Ce qui est le plus frappant, ce sont les photos du port de Bandar Abbas. Sur les images du 2 mars, on voit plusieurs navires entièrement en flammes. Le Commandement Central américain affirme avoir coulé ou endommagé plus de 100 navires iraniens depuis le début de la guerre, et honnêtement, en regardant ces photos, les chiffres commencent à avoir du sens. Il est difficile de nier ce que montrent les images quand elles sont là.

Mais ce n’est pas seulement l’Iran qui subit des coups. À Bahreïn, la base de la Quinta Flota de la Marine américaine apparaît avec un bâtiment principal complètement détruit et deux radômes endommagés selon le registre du 1er mars. Les attaques de missiles et de drones iraniens ont également touché des installations pétrolières proches. L’Iran a confirmé à plusieurs reprises que ses forces avaient attaqué cette base, et les vidéos sur les réseaux sociaux montrent un feu direct sur le complexe.

Ce qui surprend, c’est que le conflit s’étend au-delà de ce que beaucoup pensaient. La France est aussi dans l’équation. Le 3 mars, des images satellites ont montré des dégâts importants sur deux grands hangars de la base Camp de la Paix à Abu Dabi. Une base militaire française endommagée en plein Golfe Persique est une escalade que l’on ne voyait pas venir avec une telle intensité.

Ensuite, il y a les incendies massifs.

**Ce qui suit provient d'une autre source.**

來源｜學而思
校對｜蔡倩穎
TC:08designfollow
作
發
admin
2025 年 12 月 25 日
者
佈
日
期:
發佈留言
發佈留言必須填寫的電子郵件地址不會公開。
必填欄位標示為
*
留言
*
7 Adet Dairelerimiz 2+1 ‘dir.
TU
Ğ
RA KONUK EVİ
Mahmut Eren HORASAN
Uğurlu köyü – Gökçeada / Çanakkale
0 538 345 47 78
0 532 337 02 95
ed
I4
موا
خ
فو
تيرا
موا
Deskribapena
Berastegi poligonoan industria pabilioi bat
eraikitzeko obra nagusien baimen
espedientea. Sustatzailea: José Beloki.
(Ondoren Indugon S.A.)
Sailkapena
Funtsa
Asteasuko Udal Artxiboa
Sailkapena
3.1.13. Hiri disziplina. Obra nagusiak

Le Service géologique des États-Unis a utilisé des satellites Landsat pour détecter un énorme incendie à l’aéroport international de Dubaï, causé par l’impact d’un drone iranien sur un camion-citerne. La colonne de fumée noire s’élevait au-dessus de la terminale la plus fréquentée au monde. Le même jour, un autre incendie a été confirmé au port de Salalah, à Oman, attribué à des drones supposément lancés par l’Iran, bien que Téhéran le nie. Les images montrent que le feu était toujours actif plusieurs jours après.

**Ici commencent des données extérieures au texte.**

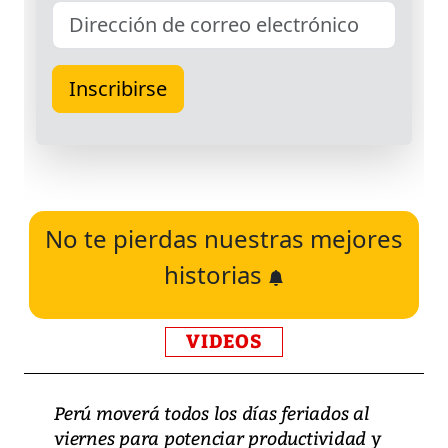
No te pierdas nuestras mejores
historias
VIDEOS
Perú moverá todos los días feriados al
viernes para potenciar productividad y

Ce qui est intéressant, c’est que ces images satellites ont été publiées avec deux semaines de retard parce que Planet Labs explique vouloir éviter que des acteurs hostiles utilisent ce matériel pour des opérations militaires. Mais maintenant qu’elles sont disponibles, les analystes peuvent voir en quasi temps réel l’ampleur réelle des dégâts, au-delà de ce que les gouvernements veulent admettre publiquement. C’est un rappel de la façon dont la technologie satellite change notre manière de percevoir les conflits mondiaux.